Gilmore insists Ireland is a safe country in which to give birth

Tánaiste’s comments follow an apology from HSE to families whose babies died at Portlaoise Hospital

Tánaiste Eamon Gilmore has insisted Ireland is among the safest countries in the world in which to give birth.

Tánaiste Eamon Gilmore has insisted Ireland is among the safest countries in the world in which to give birth.

Sat, Feb 1, 2014, 14:55

Tánaiste Eamon Gilmore has insisted Ireland is among the safest countries in the world in which to give birth.
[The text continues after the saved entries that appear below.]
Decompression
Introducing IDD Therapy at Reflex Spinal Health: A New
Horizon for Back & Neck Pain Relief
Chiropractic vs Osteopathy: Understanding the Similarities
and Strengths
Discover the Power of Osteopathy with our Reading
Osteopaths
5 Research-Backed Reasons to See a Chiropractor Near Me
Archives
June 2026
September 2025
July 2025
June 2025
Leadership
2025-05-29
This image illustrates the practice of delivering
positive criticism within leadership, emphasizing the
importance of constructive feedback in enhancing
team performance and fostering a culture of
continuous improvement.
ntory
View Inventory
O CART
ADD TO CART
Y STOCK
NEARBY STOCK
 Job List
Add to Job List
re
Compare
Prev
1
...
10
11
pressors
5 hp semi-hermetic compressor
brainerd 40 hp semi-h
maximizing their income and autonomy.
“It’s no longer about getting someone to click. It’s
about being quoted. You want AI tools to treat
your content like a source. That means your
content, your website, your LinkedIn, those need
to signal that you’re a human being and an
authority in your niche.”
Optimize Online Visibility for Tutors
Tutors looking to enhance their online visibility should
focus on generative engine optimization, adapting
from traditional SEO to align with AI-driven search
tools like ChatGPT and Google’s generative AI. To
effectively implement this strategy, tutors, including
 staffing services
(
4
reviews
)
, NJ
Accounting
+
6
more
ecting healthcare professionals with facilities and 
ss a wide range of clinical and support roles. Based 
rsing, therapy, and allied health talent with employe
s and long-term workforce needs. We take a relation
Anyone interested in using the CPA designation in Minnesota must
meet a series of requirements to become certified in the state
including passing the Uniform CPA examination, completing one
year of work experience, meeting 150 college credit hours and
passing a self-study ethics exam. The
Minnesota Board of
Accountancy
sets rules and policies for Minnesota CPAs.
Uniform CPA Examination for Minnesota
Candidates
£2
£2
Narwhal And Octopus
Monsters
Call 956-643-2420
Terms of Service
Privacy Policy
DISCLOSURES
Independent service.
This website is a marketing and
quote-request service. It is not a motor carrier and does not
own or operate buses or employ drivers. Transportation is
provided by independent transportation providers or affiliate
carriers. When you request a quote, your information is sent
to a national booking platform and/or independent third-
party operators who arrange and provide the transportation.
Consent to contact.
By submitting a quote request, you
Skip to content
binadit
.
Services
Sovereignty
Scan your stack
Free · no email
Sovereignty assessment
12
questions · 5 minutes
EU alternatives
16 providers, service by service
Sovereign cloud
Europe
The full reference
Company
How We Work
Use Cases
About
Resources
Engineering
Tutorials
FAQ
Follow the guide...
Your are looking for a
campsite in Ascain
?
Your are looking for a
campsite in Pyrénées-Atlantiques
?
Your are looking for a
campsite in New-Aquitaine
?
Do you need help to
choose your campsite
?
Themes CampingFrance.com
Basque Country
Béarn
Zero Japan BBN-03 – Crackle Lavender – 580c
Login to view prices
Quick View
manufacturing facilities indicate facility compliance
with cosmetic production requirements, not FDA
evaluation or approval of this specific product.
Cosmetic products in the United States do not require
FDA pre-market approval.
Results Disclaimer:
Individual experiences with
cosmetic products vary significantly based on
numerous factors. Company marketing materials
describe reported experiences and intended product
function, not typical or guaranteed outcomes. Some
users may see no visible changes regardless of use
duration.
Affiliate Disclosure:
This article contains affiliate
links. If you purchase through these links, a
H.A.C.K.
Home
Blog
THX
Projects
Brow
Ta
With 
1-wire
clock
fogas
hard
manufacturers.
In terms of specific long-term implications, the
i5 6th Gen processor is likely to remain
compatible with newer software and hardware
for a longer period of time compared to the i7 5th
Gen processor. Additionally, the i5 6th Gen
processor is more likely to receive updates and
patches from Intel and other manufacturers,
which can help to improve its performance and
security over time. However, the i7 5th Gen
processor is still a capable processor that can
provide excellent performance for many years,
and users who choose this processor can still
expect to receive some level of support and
His comment follows an apology from the Health Service Executive to four families whose babies died during or shortly after birth in the Midland Regional Hospital in Portlaoise.

A review of the maternity unit in the Portlaoise hospital is underway and is being carried out by the chief medical officer in the Department of Health Dr Tony Holohan.

“What happened in Portlaoise should not have happened,” Mr Gilmore said.

“No parent should have to go through that. I know that the Minister for Health has asked the Chief Medical Officer to report on what happened and on what further steps need to be taken in relation to what happened in Portlaoise.”

Speaking before an address to the Labour Women’s Conference in Dublin, he insisted: “This country is one of the safest in the world in which to give birth. Our maternity services are very good and very safe. We put a huge emphasis on making sure that they are safe and there is a very strong message from government to all hospitals to ensure that maternity services are safe and that women are safe in childbirth.”

He also expressed sadness at the closure of Mount Carmel Private Hospital in Dublin.

“My immediate thoughts are with the staff of Mount Carmel for whom this is a huge blow and surprise and also for the women who had expected to give birth in Mount Carmel,” he said.

“We are satisfied there is sufficient capacity in maternity services in Dublin. We are reconfiguring maternity services in any event and I want to make sure they are adequate for the needs of Dublin and the wider Dublin area.”

The Tánaiste, denying reports of stresses within the Cabinet, said: “This government is going to last to the very end of its mandate which is in 2016.”

He added: “We are concentrating on getting the job done and we are doing that. We have succeeded in getting out of the bailout and returning the economy to growth. We are seeing jobs being created … but we have to see that recovery being expressed in people’s lives and in their pockets.

“I’ve said many times a recovery has to be for people and for families. The government is determined to continue the work it has started and to make that recovery real for people.”